**Instructions for the task**
Among the lines below, which ones contain the word "team"? Copy every such line.

◇ ◇ ◇ ◇ ◇

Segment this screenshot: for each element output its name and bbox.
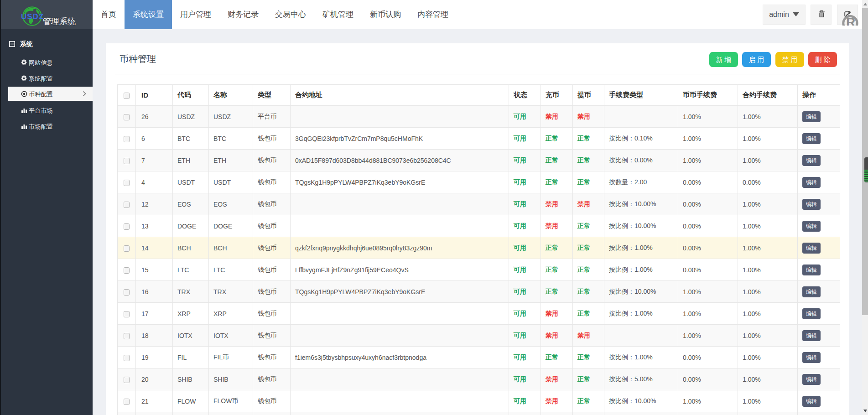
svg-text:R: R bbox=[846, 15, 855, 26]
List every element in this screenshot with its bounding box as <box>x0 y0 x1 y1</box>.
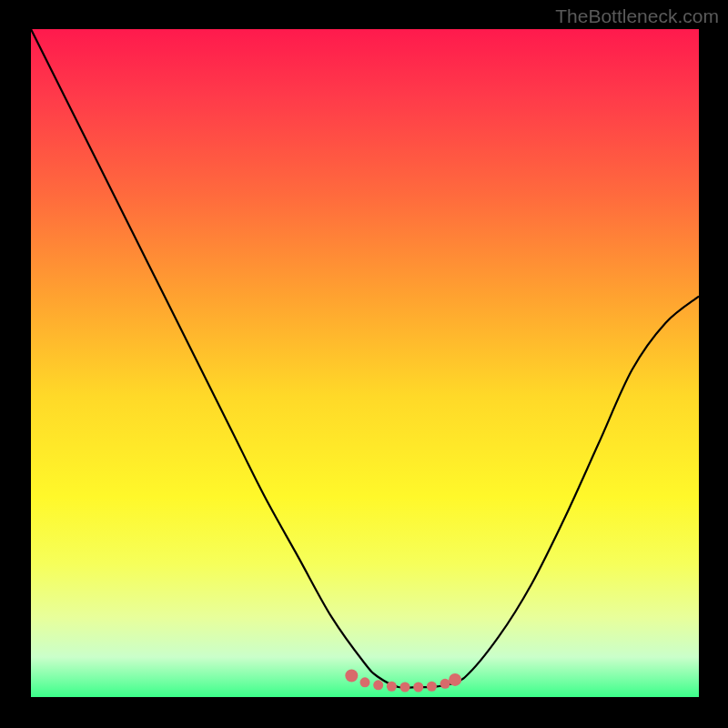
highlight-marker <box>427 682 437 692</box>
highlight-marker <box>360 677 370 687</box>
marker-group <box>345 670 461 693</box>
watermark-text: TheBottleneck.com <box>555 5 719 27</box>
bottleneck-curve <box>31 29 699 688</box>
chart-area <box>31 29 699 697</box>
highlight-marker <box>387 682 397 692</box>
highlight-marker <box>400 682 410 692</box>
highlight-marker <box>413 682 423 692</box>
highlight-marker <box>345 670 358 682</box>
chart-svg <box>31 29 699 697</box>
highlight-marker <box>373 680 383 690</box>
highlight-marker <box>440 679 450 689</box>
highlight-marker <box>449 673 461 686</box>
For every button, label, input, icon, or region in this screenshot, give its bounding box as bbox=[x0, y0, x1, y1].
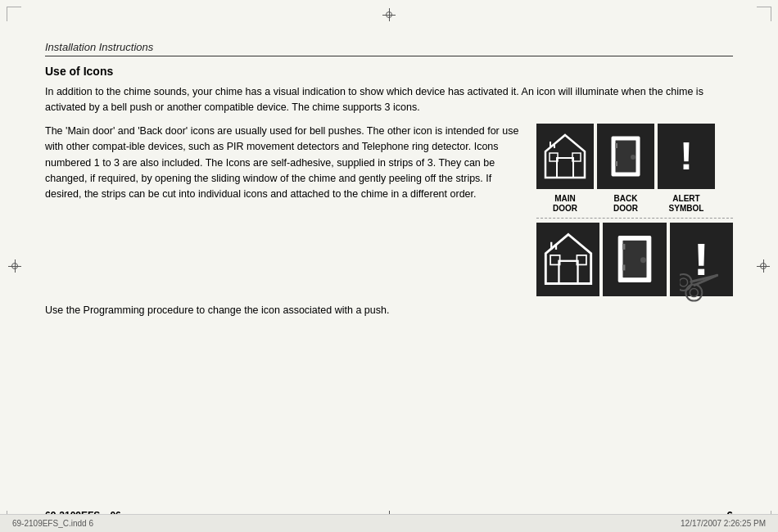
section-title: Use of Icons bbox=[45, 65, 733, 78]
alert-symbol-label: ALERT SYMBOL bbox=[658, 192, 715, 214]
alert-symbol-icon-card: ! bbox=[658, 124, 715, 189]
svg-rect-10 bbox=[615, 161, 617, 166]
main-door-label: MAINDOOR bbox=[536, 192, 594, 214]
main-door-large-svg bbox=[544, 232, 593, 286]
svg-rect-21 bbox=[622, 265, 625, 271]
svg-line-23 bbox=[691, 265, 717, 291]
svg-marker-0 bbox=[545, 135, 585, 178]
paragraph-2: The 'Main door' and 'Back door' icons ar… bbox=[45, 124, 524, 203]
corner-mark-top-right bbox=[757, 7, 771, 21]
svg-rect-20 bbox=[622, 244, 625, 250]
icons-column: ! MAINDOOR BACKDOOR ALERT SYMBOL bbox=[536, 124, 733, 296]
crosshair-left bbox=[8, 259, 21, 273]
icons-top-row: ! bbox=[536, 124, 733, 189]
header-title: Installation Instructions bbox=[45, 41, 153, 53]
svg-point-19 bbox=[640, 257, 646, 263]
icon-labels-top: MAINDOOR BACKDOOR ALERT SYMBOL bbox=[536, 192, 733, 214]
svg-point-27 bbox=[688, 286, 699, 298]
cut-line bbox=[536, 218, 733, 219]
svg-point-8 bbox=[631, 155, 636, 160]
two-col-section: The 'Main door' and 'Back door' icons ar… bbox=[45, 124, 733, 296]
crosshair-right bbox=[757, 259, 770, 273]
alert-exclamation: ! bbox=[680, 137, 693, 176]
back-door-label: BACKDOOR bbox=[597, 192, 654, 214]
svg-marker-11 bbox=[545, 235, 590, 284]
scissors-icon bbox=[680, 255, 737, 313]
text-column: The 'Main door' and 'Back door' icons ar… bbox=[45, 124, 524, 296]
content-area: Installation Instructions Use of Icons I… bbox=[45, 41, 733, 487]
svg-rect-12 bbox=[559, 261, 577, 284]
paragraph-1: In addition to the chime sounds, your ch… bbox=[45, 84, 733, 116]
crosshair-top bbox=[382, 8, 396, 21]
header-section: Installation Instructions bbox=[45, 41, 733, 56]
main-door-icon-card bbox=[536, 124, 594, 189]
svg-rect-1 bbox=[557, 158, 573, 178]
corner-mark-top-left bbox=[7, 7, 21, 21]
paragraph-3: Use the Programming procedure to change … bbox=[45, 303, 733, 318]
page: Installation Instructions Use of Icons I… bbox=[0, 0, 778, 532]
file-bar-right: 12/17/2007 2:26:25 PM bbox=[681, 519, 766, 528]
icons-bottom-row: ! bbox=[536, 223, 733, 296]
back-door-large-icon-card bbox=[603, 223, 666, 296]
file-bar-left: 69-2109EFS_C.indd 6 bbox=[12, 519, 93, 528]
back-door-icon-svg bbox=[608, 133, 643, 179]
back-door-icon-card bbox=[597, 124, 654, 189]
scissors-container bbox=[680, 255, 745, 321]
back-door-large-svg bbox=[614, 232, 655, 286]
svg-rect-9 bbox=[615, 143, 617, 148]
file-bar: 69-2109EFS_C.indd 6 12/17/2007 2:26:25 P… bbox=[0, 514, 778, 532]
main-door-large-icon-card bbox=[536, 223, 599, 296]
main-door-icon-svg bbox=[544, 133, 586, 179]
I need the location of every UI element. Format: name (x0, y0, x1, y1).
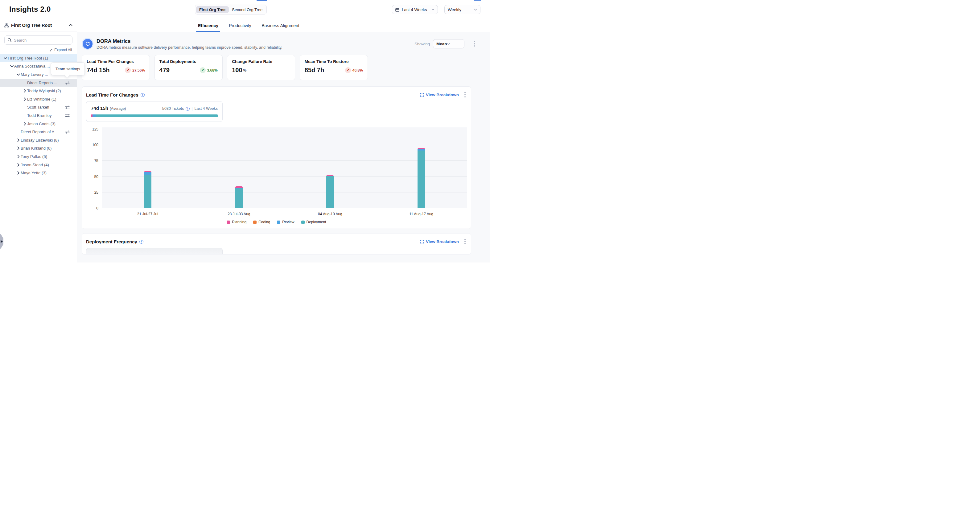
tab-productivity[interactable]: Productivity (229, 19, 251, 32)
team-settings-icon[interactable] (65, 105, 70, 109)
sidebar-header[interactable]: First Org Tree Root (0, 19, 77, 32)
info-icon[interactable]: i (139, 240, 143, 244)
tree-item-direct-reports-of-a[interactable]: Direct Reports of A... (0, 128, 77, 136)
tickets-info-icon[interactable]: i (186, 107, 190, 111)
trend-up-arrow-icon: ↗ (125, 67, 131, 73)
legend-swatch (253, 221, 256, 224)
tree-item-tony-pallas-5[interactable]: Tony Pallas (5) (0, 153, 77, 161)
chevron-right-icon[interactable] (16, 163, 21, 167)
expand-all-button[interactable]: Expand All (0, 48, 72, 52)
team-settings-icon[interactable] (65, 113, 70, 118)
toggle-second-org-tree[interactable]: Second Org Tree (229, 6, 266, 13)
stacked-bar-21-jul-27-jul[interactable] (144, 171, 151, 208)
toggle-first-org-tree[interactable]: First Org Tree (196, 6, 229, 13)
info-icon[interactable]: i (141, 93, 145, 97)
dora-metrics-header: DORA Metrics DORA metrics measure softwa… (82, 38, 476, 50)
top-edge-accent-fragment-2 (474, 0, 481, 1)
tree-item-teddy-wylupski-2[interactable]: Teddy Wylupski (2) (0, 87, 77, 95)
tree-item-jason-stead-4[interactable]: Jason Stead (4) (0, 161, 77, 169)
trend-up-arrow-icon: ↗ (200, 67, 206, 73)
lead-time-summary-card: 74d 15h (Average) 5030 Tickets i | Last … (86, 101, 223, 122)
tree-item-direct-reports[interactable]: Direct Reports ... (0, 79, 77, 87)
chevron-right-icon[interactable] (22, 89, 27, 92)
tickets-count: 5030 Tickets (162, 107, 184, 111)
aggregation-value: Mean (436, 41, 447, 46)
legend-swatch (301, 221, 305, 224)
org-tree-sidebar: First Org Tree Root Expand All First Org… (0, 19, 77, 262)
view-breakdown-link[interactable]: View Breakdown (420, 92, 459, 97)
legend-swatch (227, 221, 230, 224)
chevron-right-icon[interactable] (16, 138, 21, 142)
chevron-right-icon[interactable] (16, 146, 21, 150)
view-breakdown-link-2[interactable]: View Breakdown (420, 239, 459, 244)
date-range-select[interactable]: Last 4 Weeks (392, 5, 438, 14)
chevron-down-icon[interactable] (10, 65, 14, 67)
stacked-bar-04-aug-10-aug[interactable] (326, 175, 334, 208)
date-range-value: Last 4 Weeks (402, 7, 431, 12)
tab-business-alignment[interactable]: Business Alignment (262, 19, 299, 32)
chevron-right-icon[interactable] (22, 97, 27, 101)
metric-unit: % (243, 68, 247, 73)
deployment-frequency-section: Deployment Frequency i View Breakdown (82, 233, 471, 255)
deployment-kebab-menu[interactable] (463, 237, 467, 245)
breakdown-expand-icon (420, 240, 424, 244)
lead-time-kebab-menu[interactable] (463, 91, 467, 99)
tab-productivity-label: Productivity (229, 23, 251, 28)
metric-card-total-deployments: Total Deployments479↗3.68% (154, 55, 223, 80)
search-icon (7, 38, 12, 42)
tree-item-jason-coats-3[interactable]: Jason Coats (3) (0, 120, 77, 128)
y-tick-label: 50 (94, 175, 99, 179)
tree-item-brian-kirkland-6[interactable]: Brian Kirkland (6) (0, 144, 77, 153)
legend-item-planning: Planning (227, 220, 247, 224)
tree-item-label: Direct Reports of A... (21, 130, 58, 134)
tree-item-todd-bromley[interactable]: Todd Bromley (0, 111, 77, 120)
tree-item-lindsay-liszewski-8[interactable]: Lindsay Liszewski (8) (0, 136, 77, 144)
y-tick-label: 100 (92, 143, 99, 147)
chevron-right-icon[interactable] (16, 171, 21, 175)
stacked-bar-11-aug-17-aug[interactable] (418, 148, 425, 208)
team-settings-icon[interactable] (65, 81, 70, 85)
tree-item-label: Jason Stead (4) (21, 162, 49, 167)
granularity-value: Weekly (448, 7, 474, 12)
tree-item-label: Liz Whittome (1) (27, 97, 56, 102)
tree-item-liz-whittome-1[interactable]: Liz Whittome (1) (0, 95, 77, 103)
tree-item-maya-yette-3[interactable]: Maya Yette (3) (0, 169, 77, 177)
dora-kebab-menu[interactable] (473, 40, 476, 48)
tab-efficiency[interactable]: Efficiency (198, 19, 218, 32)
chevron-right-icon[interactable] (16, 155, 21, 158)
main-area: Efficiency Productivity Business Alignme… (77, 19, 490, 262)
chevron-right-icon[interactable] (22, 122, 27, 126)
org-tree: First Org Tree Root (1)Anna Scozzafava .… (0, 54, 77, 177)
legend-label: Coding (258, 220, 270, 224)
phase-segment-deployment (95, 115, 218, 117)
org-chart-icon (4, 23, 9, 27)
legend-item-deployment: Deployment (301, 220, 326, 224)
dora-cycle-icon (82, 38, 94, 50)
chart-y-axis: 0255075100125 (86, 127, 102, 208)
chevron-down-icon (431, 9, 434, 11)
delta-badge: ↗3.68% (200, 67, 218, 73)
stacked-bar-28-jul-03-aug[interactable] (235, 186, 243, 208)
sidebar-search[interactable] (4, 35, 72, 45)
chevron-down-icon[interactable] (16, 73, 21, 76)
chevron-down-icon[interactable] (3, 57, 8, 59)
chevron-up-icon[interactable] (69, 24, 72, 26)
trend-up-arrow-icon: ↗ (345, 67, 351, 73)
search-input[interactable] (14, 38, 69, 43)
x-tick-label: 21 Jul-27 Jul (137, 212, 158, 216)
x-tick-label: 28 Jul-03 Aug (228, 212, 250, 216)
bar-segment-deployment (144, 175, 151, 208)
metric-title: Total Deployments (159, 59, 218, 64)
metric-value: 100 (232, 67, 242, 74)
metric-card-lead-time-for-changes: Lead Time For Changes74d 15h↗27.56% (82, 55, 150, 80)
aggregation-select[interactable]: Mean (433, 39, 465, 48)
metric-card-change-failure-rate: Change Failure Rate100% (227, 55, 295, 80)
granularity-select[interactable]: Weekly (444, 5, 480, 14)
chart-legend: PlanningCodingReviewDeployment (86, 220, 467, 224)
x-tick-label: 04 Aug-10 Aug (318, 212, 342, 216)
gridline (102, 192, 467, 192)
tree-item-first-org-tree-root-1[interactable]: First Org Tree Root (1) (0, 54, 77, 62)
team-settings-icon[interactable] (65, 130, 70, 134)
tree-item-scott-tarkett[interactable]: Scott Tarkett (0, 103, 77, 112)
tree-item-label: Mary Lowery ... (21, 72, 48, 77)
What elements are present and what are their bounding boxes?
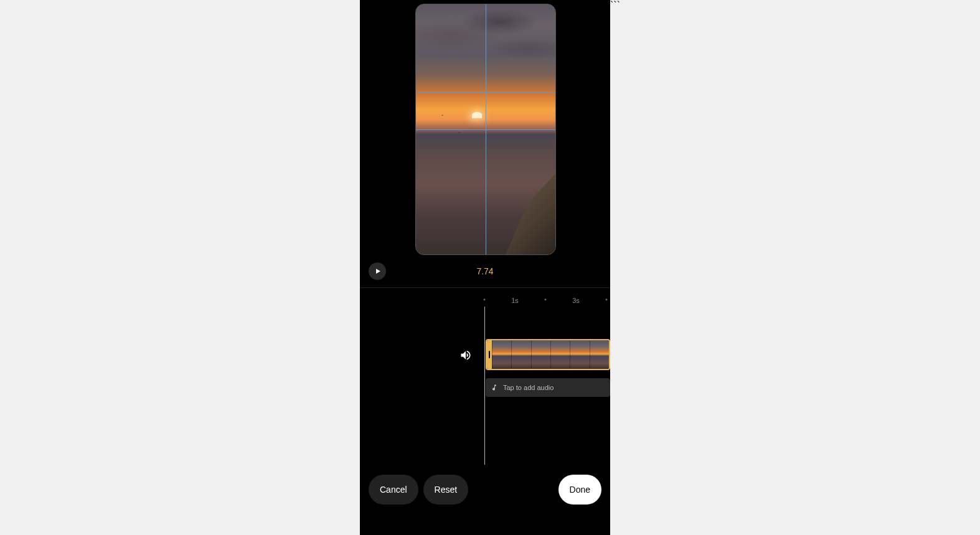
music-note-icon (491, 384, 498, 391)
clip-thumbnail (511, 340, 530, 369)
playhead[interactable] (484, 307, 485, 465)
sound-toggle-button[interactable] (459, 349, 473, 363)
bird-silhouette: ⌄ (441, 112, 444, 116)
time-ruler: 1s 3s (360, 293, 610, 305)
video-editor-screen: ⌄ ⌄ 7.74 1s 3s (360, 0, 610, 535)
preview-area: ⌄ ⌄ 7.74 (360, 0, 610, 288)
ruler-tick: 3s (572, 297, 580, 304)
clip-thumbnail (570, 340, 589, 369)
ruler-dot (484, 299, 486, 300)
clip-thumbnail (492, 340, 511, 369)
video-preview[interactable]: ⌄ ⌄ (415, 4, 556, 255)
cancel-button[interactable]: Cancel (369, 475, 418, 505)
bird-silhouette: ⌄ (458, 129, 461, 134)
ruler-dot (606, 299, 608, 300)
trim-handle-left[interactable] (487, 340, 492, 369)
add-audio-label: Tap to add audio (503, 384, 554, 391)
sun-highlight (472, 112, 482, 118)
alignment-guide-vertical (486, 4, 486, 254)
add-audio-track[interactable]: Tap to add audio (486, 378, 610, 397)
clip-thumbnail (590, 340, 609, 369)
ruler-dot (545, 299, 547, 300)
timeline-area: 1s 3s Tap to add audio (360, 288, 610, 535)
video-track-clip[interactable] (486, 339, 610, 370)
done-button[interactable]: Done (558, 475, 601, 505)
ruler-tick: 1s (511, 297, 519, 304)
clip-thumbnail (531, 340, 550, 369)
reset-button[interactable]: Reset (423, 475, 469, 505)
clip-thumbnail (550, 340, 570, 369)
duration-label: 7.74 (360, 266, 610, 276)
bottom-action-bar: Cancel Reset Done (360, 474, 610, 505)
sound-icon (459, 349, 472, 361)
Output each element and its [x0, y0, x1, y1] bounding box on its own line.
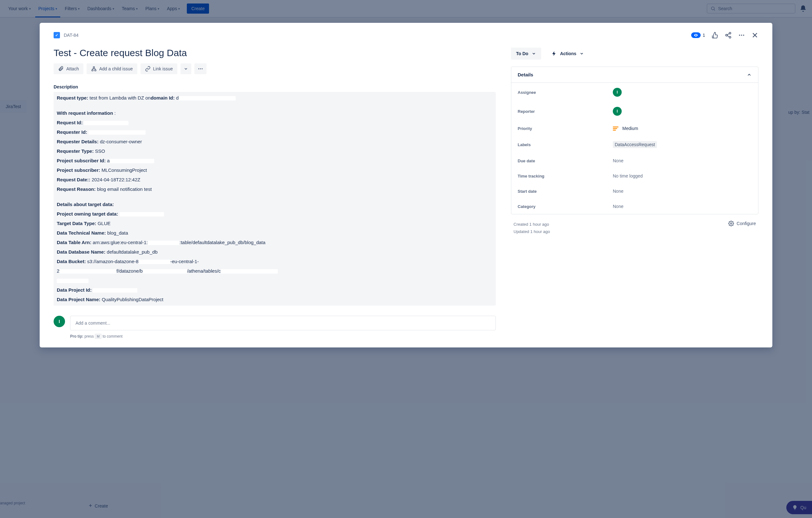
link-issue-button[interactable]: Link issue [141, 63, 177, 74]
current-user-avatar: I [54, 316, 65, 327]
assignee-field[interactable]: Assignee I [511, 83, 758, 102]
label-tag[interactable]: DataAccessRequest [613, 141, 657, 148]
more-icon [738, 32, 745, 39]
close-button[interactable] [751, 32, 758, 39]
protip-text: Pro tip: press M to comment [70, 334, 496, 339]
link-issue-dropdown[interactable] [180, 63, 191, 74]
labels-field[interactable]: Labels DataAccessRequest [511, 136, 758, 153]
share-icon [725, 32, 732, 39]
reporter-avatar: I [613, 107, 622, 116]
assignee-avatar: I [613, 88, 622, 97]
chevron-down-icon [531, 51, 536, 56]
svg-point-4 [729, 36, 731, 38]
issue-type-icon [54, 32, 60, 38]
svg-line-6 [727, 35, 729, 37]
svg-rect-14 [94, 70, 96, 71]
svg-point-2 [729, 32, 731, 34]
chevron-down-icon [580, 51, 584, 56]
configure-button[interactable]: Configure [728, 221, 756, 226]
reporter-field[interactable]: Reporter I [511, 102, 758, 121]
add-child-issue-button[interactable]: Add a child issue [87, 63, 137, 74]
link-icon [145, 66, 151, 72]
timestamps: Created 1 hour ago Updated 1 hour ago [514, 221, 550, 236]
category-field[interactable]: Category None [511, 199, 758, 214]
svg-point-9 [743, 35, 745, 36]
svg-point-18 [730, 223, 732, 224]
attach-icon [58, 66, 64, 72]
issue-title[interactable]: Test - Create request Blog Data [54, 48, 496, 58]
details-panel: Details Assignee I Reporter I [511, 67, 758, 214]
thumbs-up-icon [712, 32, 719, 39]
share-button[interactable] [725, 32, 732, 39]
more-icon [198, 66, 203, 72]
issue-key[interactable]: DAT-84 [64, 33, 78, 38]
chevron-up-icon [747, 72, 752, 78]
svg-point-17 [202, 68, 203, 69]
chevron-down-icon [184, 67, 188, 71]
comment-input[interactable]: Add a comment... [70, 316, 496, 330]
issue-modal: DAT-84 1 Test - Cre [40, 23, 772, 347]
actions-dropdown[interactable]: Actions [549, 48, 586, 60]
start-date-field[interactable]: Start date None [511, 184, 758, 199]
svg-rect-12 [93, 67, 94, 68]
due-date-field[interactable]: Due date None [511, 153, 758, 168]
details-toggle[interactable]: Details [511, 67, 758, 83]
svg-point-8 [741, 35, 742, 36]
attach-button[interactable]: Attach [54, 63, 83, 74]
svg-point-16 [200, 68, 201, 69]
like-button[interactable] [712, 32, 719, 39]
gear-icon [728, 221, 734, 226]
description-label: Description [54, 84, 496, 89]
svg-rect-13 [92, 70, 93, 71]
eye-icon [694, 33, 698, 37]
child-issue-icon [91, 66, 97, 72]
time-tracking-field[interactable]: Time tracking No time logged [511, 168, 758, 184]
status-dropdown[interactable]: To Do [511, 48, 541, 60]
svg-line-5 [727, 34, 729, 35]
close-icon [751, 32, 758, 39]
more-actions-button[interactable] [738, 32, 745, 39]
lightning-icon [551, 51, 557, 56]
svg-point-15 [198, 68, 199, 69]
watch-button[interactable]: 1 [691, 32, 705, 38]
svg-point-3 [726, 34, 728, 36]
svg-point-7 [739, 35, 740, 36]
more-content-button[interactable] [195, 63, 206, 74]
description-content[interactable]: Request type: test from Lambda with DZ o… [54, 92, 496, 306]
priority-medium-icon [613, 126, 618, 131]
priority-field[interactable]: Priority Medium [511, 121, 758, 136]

◇ ◇ ◇ ◇ ◇

**Expected answer**
team-settings-icon[interactable] (65, 105, 70, 109)
team-settings-icon[interactable] (65, 113, 70, 118)
team-settings-icon[interactable] (65, 81, 70, 85)
team-settings-icon[interactable] (65, 130, 70, 134)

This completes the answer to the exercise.